After all, education must give us this sentiment, a sentiment to feel engaged with the world we live in and also a world in which the centre of attention is children and the way they grow up in the world we are all shaping together.
Education is a field that always engages the attention of so many sensitive individuals. See the very history of education!
Oh, how many names, names that had inspired down the ages. Individuals and philosophies, from the towering figures like Socrates to Plato to Rousseau to many others. The very many education experimenters.
In education, at any rate, it is the creative side of man, the very idea of education itself is a creative process, and we see so many different individuals and education experimenters.
The very Kindergarten to university we have so many daring and bold experimenters.
Now, we live, unlike in any previous era, with more educated parents, educated public. There is the globalisation process further.
There is a great migration process taking place. Every country has its quota of migrant population. More so the USA where we have a big Indian presence, something like 21 million Indian origin persons. May be next to the Chinese, we Indians fill the American space, and then come the Spanish and the Mexicans.
As for the other European countries we have UK, France and Germany with large migrant workers population.
All these large scale migration of population had also impacted the way we think of education as a tool for acquiring various skills and capabilities. So, what sort of education, the school education in particular here, we envisage?
Should we have more exam-focused success in key subjects?
Should there be a mix of different streams, say, humanities and sciences, emphasis on physical exercise, sports and culture, say music and dances?
Surely, the CBSE syllabus is also changing towards more an open-book exam system.
But then, these issues depend upon whom you are focused, who you are also!
There days politicians have spoilt the education standards, critics say.
There is the very steep deceleration in education standards, right?
Our universities don’t find any mention in the rankings of the top 100, if not the top 200 universities. While we find Japan, China and Hong Kong universities finding a place in the list. What do we do with such rankings?
Should we talk about this die of our story or should we keep quiet?
Then comes other areas like the mushrooming of professional colleges, in engineering and now medicine. Then comes the second schooling.

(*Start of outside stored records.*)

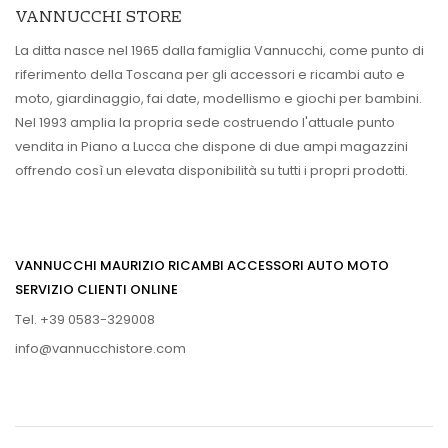
VANNUCCHI STORE
La ditta nasce nel 1965 dalla famiglia Vannucchi, come punto di
riferimento della Toscana per gli accessori e ricambi auto e
moto, giardinaggio, fai date, modellismo e giochi per bambini.
Nel 1993 amplia la propria sede costruendo l'attuale punto
vendita in Piano a Lucca che dispone di due ampi magazzini
offrendo così un elevata disponibilità su tutti i propri prodotti.
VANNUCCHI MAURIZIO RICAMBI ACCESSORI AUTO MOTO
SERVIZIO CLIENTI ONLINE
Tel. +39 0583-329008
info@vannucchistore.com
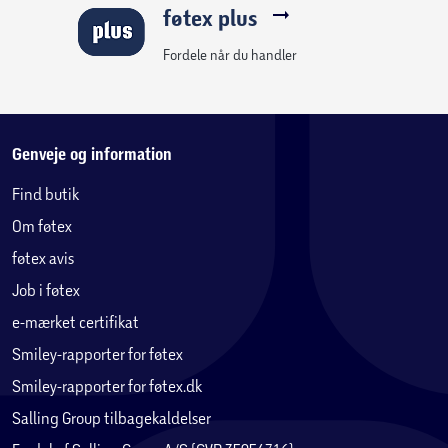
føtex plus
Fordele når du handler
Genveje og information
Find butik
Om føtex
føtex avis
Job i føtex
e-mærket certifikat
Smiley-rapporter for føtex
Smiley-rapporter for føtex.dk
Salling Group tilbagekaldelser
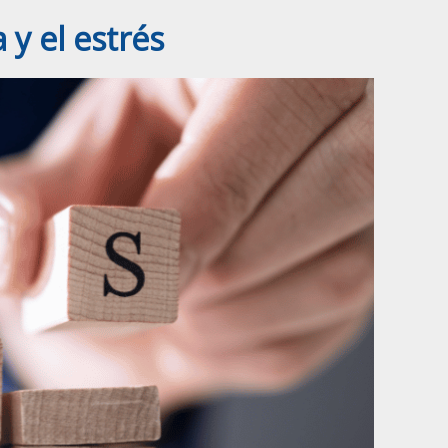
 y el estrés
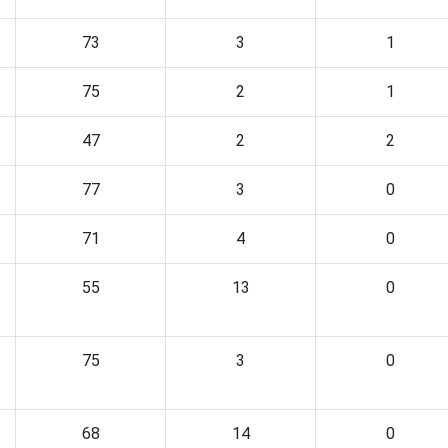
73
3
1
75
2
1
47
2
2
77
3
0
71
4
0
55
13
0
75
3
0
68
14
0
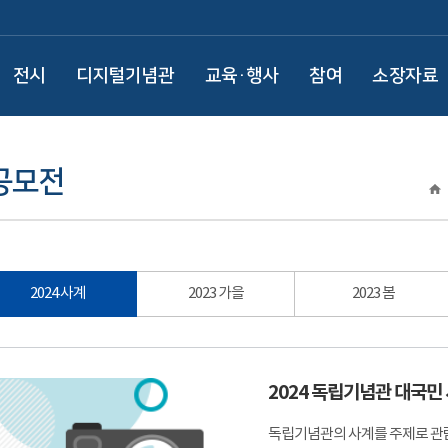
전시
디지털기념관
교육·행사
참여
소장자료
공모전
2024 사계
2023 가을
2023 봄
2024 독립기념관 대국민
독립기념관의 사계를 주제로 관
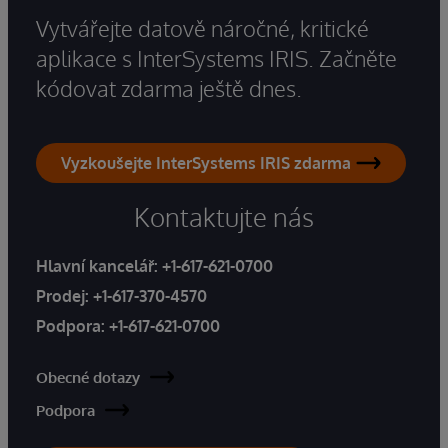
Vytvářejte datově náročné, kritické
aplikace s InterSystems IRIS. Začněte
kódovat zdarma ještě dnes.
Vyzkoušejte InterSystems IRIS zdarma
Kontaktujte nás
Hlavní kancelář:
+1-617-621-0700
Prodej:
+1-617-370-4570
Podpora:
+1-617-621-0700
Obecné dotazy
Podpora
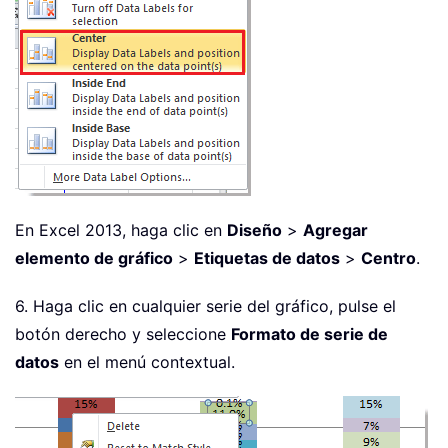
En Excel 2013, haga clic en
Diseño
>
Agregar
elemento de gráfico
>
Etiquetas de datos
>
Centro
.
6. Haga clic en cualquier serie del gráfico, pulse el
botón derecho y seleccione
Formato de serie de
datos
en el menú contextual.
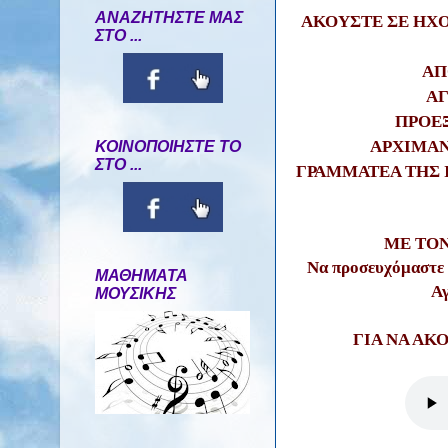
ΑΝΑΖΗΤΗΣΤΕ ΜΑΣ
ΑΚΟΥΣΤΕ ΣΕ ΗΧ
ΣΤΟ ...
ΑΠ
ΑΓ
ΠΡΟΕ
ΑΡΧΙΜΑΝ
ΚΟΙΝΟΠΟΙΗΣΤΕ ΤΟ
ΣΤΟ ...
ΓΡΑΜΜΑΤΕΑ ΤΗΣ 
ΜΕ ΤΟ
Να προσευχόμαστε α
ΜΑΘΗΜΑΤΑ
Αγ
ΜΟΥΣΙΚΗΣ
ΓΙΑ ΝΑ ΑΚ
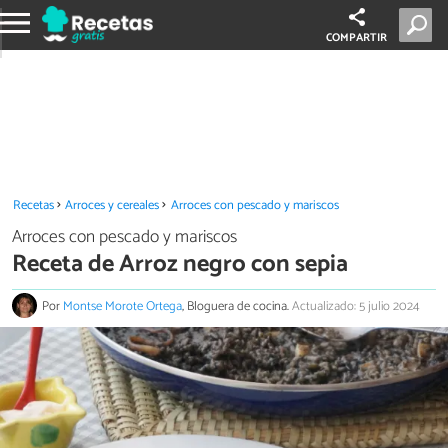
COMPARTIR
Recetas
Arroces y cereales
Arroces con pescado y mariscos
Arroces con pescado y mariscos
Receta de Arroz negro con sepia
Por
Montse Morote Ortega
, Bloguera de cocina.
Actualizado: 5 julio 2024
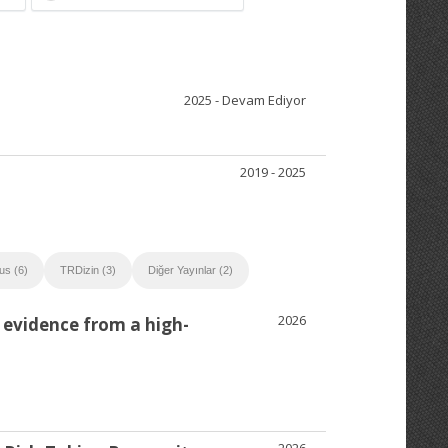
2025 - Devam Ediyor
2019 - 2025
us (6)
TRDizin (3)
Diğer Yayınlar (2)
2026
: evidence from a high-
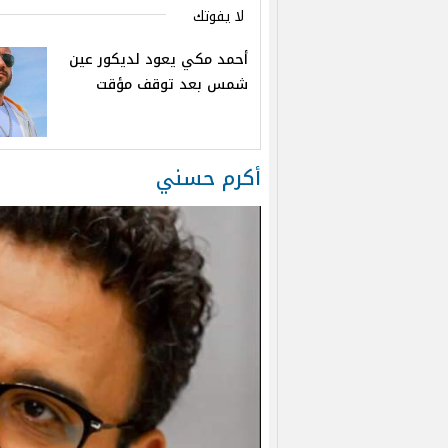
لا يفوتك
أحمد مكي يعود لديكور عين
شمس بعد توقف مؤقت
أكرم حسني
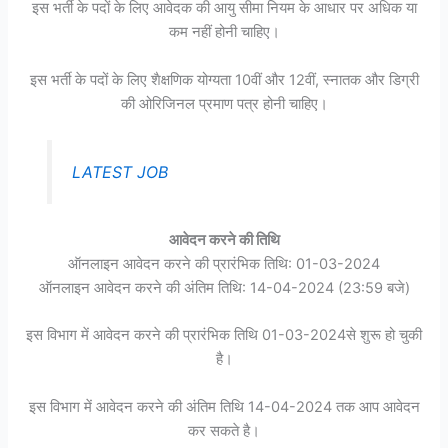
इस भर्ती के पदों के लिए आवेदक की आयु सीमा नियम के आधार पर अधिक या
कम नहीं होनी चाहिए।
इस भर्ती के पदों के लिए शैक्षणिक योग्यता 10वीं और 12वीं, स्नातक और डिग्री
की ओरिजिनल प्रमाण पत्र होनी चाहिए।
LATEST JOB
आवेदन करने की तिथि
ऑनलाइन आवेदन करने की प्रारंभिक तिथि: 01-03-2024
ऑनलाइन आवेदन करने की अंतिम तिथि: 14-04-2024 (23:59 बजे)
इस विभाग में आवेदन करने की प्रारंभिक तिथि 01-03-2024से शुरू हो चुकी
है।
इस विभाग में आवेदन करने की अंतिम तिथि 14-04-2024 तक आप आवेदन
कर सकते है।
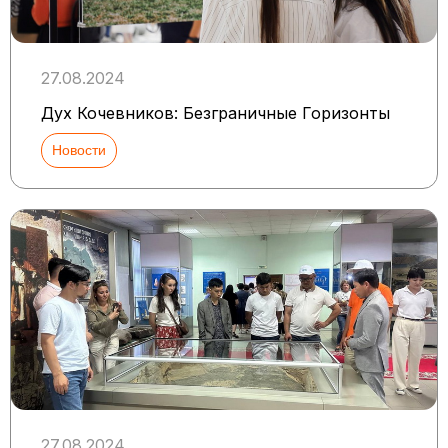
27.08.2024
Дух Кочевников: Безграничные Горизонты
Новости
27.08.2024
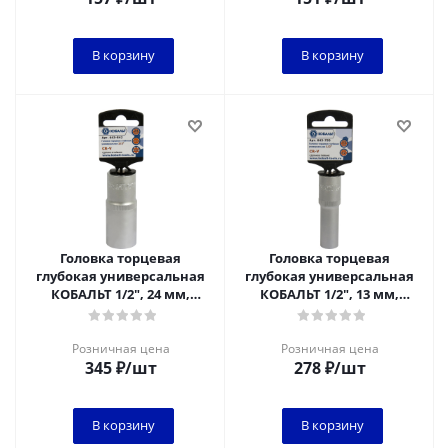
В корзину
В корзину
Головка торцевая
Головка торцевая
глубокая универсальная
глубокая универсальная
КОБАЛЬТ 1/2", 24 мм,
КОБАЛЬТ 1/2", 13 мм,
SPLINE Cr-V (1 шт.) подвес
SPLINE Cr-V (1 шт.) подвес
Розничная цена
Розничная цена
345
₽
/шт
278
₽
/шт
В корзину
В корзину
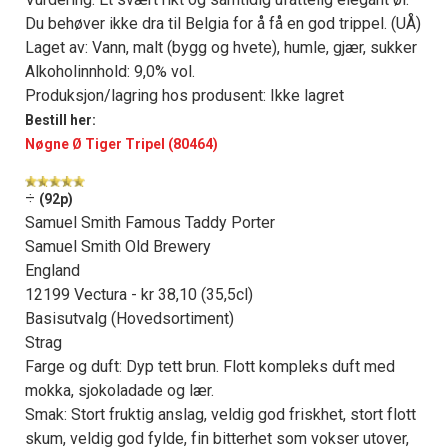
Du behøver ikke dra til Belgia for å få en god trippel. (UÅ)
Laget av: Vann, malt (bygg og hvete), humle, gjær, sukker
Alkoholinnhold: 9,0% vol.
Produksjon/lagring hos produsent: Ikke lagret
Bestill her:
Nøgne Ø Tiger Tripel (80464)
÷
(92p)
Samuel Smith Famous Taddy Porter
Samuel Smith Old Brewery
England
12199 Vectura - kr 38,10 (35,5cl)
Basisutvalg (Hovedsortiment)
Strag
Farge og duft: Dyp tett brun. Flott kompleks duft med
mokka, sjokoladade og lær.
Smak: Stort fruktig anslag, veldig god friskhet, stort flott
skum, veldig god fylde, fin bitterhet som vokser utover,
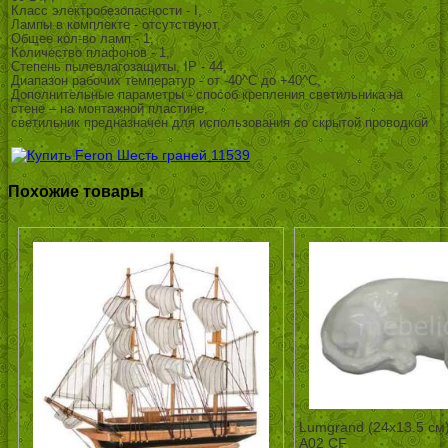
Класс электробезопасности - I,
Лампы в комплекте - отсутствуют,
Общее кол-во ламп - 1,
Количество плафонов - 1,
Степень пылевлагозащиты, IP - 44,
Диапазон рабочих температур - от -40^C до +40^C,
Дополнительные параметры - способ крепления светильника на
стене – на монтажной пластине,
светильник предназначен для использования со скрытой проводкой
Похожие товары
Lumgrand (24х13.5 см
A02 CF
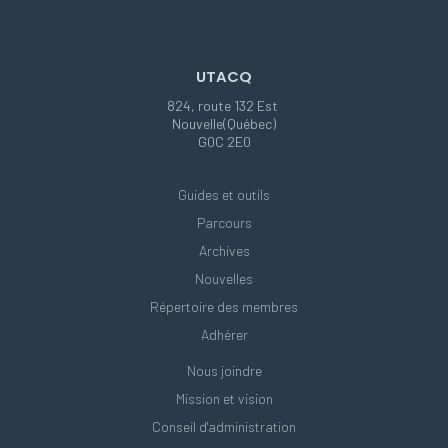
UTACQ
824, route 132 Est
Nouvelle(Québec)
G0C 2E0
Guides et outils
Parcours
Archives
Nouvelles
Répertoire des membres
Adhérer
Nous joindre
Mission et vision
Conseil d'administration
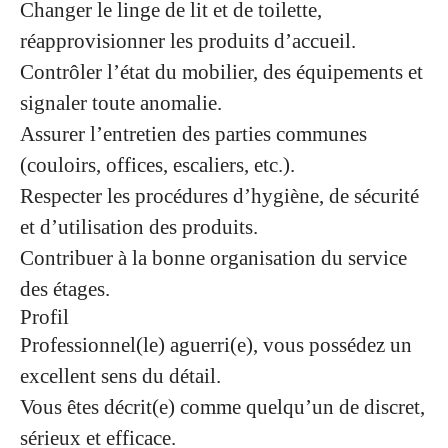
Changer le linge de lit et de toilette,
réapprovisionner les produits d’accueil.
Contrôler l’état du mobilier, des équipements et
signaler toute anomalie.
Assurer l’entretien des parties communes
(couloirs, offices, escaliers, etc.).
Respecter les procédures d’hygiène, de sécurité
et d’utilisation des produits.
Contribuer à la bonne organisation du service
des étages.
Profil
Professionnel(le) aguerri(e), vous possédez un
excellent sens du détail.
Vous êtes décrit(e) comme quelqu’un de discret,
sérieux et efficace.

There is a clear need to diversify the secondary school curriculum so that we can give enough room for new experimentation. The rich and the poor mingle in this stream. There is also the class bias.
The UK school model is always based on this recognition of a class barrier in education. Not so much in the French lycee system but here too we find such social gradation. Education, ultimately, must reflect the reality of the outside world.
Education also must serve many other goals.
These days, we in India, are at the stage of new developments. As our economic development catches up with other developed countries our aspirations might give rise to new aspirations in acquiring a class-based education.
Already this is happening. We see new and more International Schools, Baccaulaureate and what else.There is this new trend.
The new rich now send their children abroad for education.
And we have the America based, well-off middle class Indians competing for places at Harvard and other Ivy League schools.
Whatever are the current deficits and future aspirations, education in one field where there is always room for fresh thinkng? Last generation we had had great leaders who also thought of education. Tagore and Gandhi.
This generation we have to identify the new thinkers and visionaries.